Y al respirar, intenta ser quien ponga el aire que al inhalar te traiga el mundo de esta parte..."
Vetusta Morla - Al respirar

domingo, 12 de agosto de 2012

Cinismo

"Tengo silencios de dinamita
y un pasado de relojería"
La Cabra Mecánica - Como un animal

Se sentía más realista que nunca. A estas alturas, cierta ponzoña corría por sus venas, esa que envenena los buenos sentimientos con rencor, rabia y misantropía. Era la dosis perfecta de realidad desencantada en su mundo de pájaros y mariposas. Había visto, oído y vivido tanto en tan poco tiempo, que destilaba puro agnosticismo del infierno de la vida humana por los cuatro costados. Filantropía manifiesta. Misantropía real. La hipocresía, esa característica tan puramente humana, tan teatrera y en ocasiones cobarde, la había contagiado a ella también. Y ella no se resistía al cambio. Se decía que la honestidad es un preciado bien para quien bien lo merece. 

Ciertos apologistas de esa cualidad se le descubrieron como sumum del cinismo algún tiempo atrás, como ya hubieran hecho otros personajes encubriendo personas en cada uno de los rincones de la tierra, como tantos otros que le quedaban por conocer. Algunos, de tinte maquiavélico y tóxico, practicaban deportivamente el cinismo. Podían llegar a ser realmente peligrosos si al cóctel se le añadía una prudencial dosis de ingenuidad e inocencia por la otra parte. Eran ese tipo de personas sobre cuyos nichos se monta un tablao flamenco. Otros, de cariz imbécil, pecaban de tales carencias en su desarrollo cognitivo y/o emocional, que sin querer, y en un derroche de cobardía, se daban al cinismo como aparente sencilla solución a sus conflictos, a modo de avestruces con la cabeza bajo tierra sintiéndose desaparecer.

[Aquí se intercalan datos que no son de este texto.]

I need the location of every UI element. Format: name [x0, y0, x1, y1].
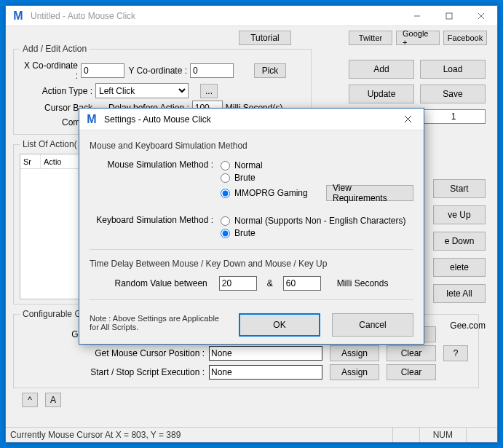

Sea como fuere, las consecuencias de ambos eran bastante parecidas, casi siempre nefastas: una disminución exponencial del nivel de inocencia en la especie humana. Sí, exponencial, pues el contagio de cinismo podía adquirir tasas cercanas a la pandemia.

Afortunadamente, ante esta calamidad de mundo infecto, todavía quedaba gente bien merecedora de honestidad, escasos especímenes ocultos en los rincones más insospechados, que daban luz a una existencia oscura.
Y ella, dejando atrás el dolor, ya no se sentía ni sola ni marciana.